Les chansons, écrites et chantées ensemble, cet aspect « comédie musicale » a été inventé selon le désir de tout le monde. C’est une tentative de revenir à une légèreté et à une joie communicative, pour ne pas donner l’impression d’être effondrées après cette tentative qu’on pourrait aussi appeler un échec, puisque l’usine a dû fermer, finalement. Tout cela ravit les spectateurs et des questions arrivent ; les réponses fusent. Parmi les ouvrières, il y a cinq Vietnamiennes qui ont fait le voyage, elles sont les plus timides pour parler. Une femme noire insiste sur ses choix faits en pleine indépendance. L’expérience a donné des ailes à tout le monde, même si le rêve d’une coopérative autogérée s’est brisé. Aucune des ouvrières de plus de 50 ans n’a retrouvé du travail. Toutes les jeunes ont fait des choix : créations de petites structures ou faire d’autres métiers. Seuls les cadres commerciaux ont pu se caser ailleurs, mais l’expérience de cette lutte est considérée par tout le monde comme précieuse et inoubliable.

Le lendemain
C’est avant leur départ qu’elles vont répondre à une question, la même pour toutes: « Que vous a apporté cette expérience ? » Les réponses fusent : une aventure humaine extraordinaire; une expérience unique; être ensemble, parler ensemble; créer ensemble et se référer constamment aux autres (« Je ne peux plus concevoir de ne pas parler avec Nadine et toutes les autres »); apprendre à nous exprimer; dire nos craintes ; prendre confiance en notre force; la caméra, on ne la voyait plus; Mariana [Otero, la réalisatrice], elle était avec nous, elle était des nôtres…

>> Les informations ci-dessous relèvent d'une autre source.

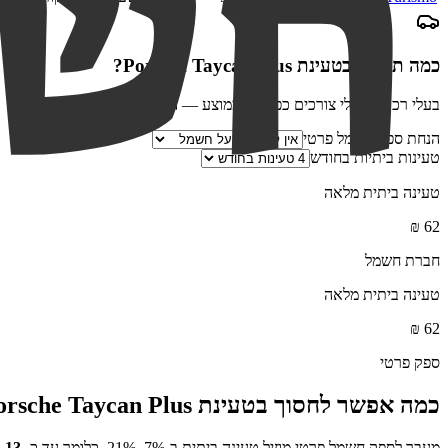
כמה תחסכו בטעינת
Porsche Taycan Plus
?
בעלי רכב חשמלי צורכים כפול מהממוצע — ההנחה שווה פי שניים
הנחת ספק חשמל פרטי
טעינות ביתיות בחודש
טעינה ביתית מלאה
₪
62
חברת חשמל
טעינה ביתית מלאה
₪
62
ספק פרטי
כמה אפשר לחסוך בטעינת
orsche Taycan Plus
מעבר לספק חשמל פרטי מוזיל טעינה ביתית ב-7%–21%, כלומר עד כ-
13
₪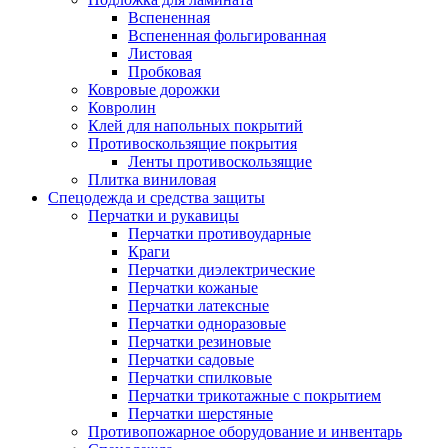
Вспененная
Вспененная фольгированная
Листовая
Пробковая
Ковровые дорожки
Ковролин
Клей для напольных покрытий
Противоскользящие покрытия
Ленты противоскользящие
Плитка виниловая
Спецодежда и средства защиты
Перчатки и рукавицы
Перчатки противоударные
Краги
Перчатки диэлектрические
Перчатки кожаные
Перчатки латексные
Перчатки одноразовые
Перчатки резиновые
Перчатки садовые
Перчатки спилковые
Перчатки трикотажные с покрытием
Перчатки шерстяные
Противопожарное оборудование и инвентарь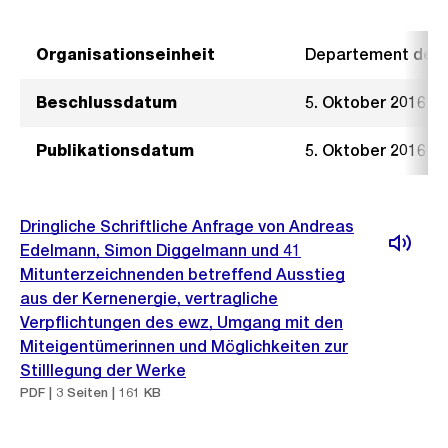
Organisationseinheit
Departement der I
Beschlussdatum
5. Oktober 2016
Publikationsdatum
5. Oktober 2016
Dringliche Schriftliche Anfrage von Andreas
Edelmann, Simon Diggelmann und 41
Mitunterzeichnenden betreffend Ausstieg
aus der Kernenergie, vertragliche
Verpflichtungen des ewz, Umgang mit den
Miteigentümerinnen und Möglichkeiten zur
Stilllegung der Werke
PDF | 3 Seiten | 161 KB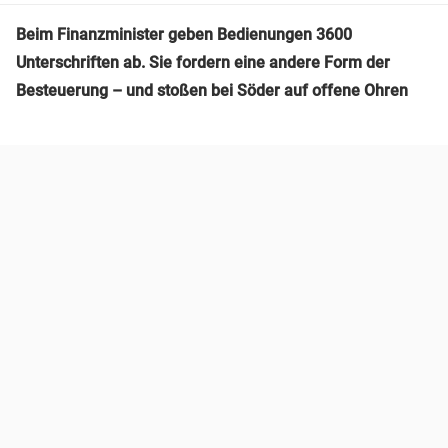
Beim Finanzminister geben Bedienungen 3600
Unterschriften ab. Sie fordern eine andere Form der
Besteuerung – und stoßen bei Söder auf offene Ohren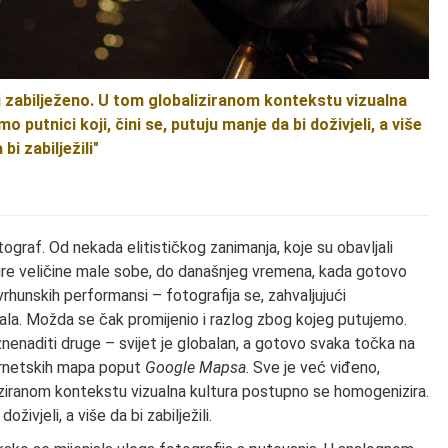
 i zabilježeno. U tom globaliziranom kontekstu vizualna
putnici koji, čini se, putuju manje da bi doživjeli, a više
 bi zabilježili"
 fotograf. Od nekada elitističkog zanimanja, koje su obavljali
ture veličine male sobe, do današnjeg vremena, kada gotovo
unskih performansi – fotografija se, zahvaljujući
la. Možda se čak promijenio i razlog zbog kojeg putujemo.
enaditi druge – svijet je globalan, a gotovo svaka točka na
ernetskih mapa poput
Google Mapsa
. Sve je već viđeno,
liziranom kontekstu vizualna kultura postupno se homogenizira.
oživjeli, a više da bi zabilježili.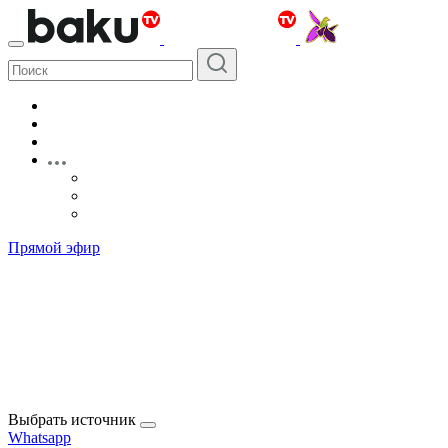
Прямой эфир
Выбрать источник
Whatsapp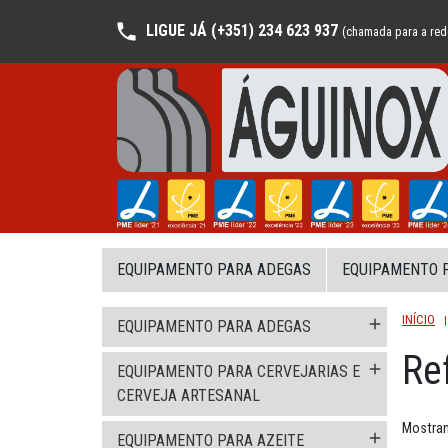
LIGUE JÁ (+351) 234 623 937
(chamada para a rede
EQUIPAMENTO PARA ADEGAS
EQUIPAMENTO P
INÍCIO
add
EQUIPAMENTO PARA ADEGAS
Re
add
EQUIPAMENTO PARA CERVEJARIAS E
CERVEJA ARTESANAL
Mostran
add
EQUIPAMENTO PARA AZEITE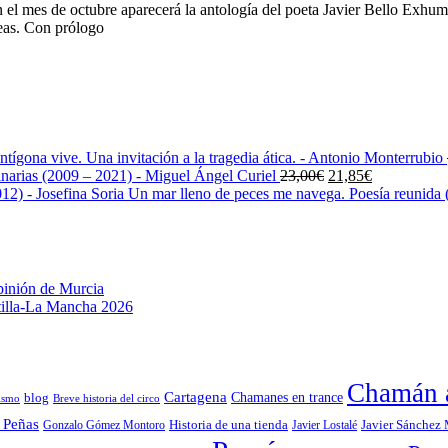
el mes de octubre aparecerá la antología del poeta Javier Bello Exhumac
neas. Con prólogo
ntígona vive. Una invitación a la tragedia ática. - Antonio Monterrubio
El
El
narias (2009 – 2021) - Miguel Ángel Curiel
23,00
€
21,85
€
precio
precio
Un mar lleno de peces me navega. Poesía reunida (
original
actual
era:
es:
23,00€.
21,85€.
pinión de Murcia
stilla-La Mancha 2026
Chamán a
Cartagena
blog
Chamanes en trance
ismo
Breve historia del circo
 Peñas
Gonzalo Gómez Montoro
Historia de una tienda
Javier Lostalé
Javier Sánchez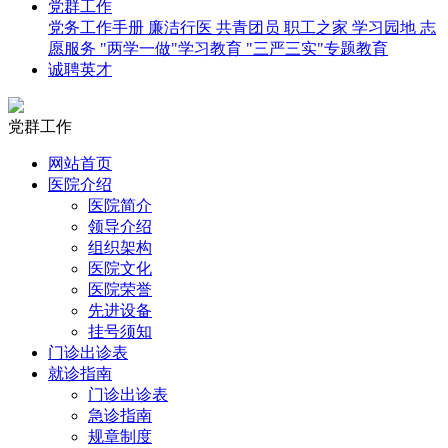
党群工作
党务工作手册
廉洁行医
共青团员
职工之家
学习园地
志
愿服务
"两学一做"学习教育
"三严三实"专题教育
诚聘英才
党群工作
网站首页
医院介绍
医院简介
领导介绍
组织架构
医院文化
医院荣誉
先进设备
挂号须知
门诊出诊表
就诊指南
门诊出诊表
急诊指南
规章制度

Un entretien dans l’urgence, sur le quai de la gare
Heike Hurst : Une rencontre difficile, mais finalement heureuse… [Rires.] Vous connaissiez les ouvrières de cette usine ?
Mariana Otero : Pour y être allée ? Non, en fait, j’ai cherché une coopérative. J’ai d’abord rencontré le réseau des scops, les différentes directions régionales qui existent en France en leur disant : «Voilà, je voudrais filmer la naissance d’une coopérative, dès que vous avez des salariés qui vous contactent pour créer une coopérative, vous m’appelez et j’arrive.» Et puis comme ça, je suis arrivée dans cette entreprise. J’en avais vu plusieurs avant, mais c’est celle-là qui m’a le plus intéressée.
H. H. : Passer de l’histoire d’un secret, d’un film très intime et de votre reportage sur les écoliers à une coopérative, c’était pour vous un mot magique dans un monde où les choses vont dans le sens opposé ?
M. O. : Oui, aller voir des gens qui essaient de faire autrement, de changer l’institué, de remettre en cause les règles, qui fonctionnent autrement. J’en avais un peu assez de faire des films sur des gens qui finalement sont coincés par un cadre. Certes, qui essaient de donner le meilleur d’eux-mêmes. Mais qui sont coincés. J’avais envie de voir des gens qui essaient de changer les choses. C’était ça, pour moi, une coopérative.
H. H. : Vous avez envie de faire sauter les cadres ?
M. O. : Oui, d’une certaine manière, ça me plaît bien de voir des gens qui s’engagent dans quelque chose de différent.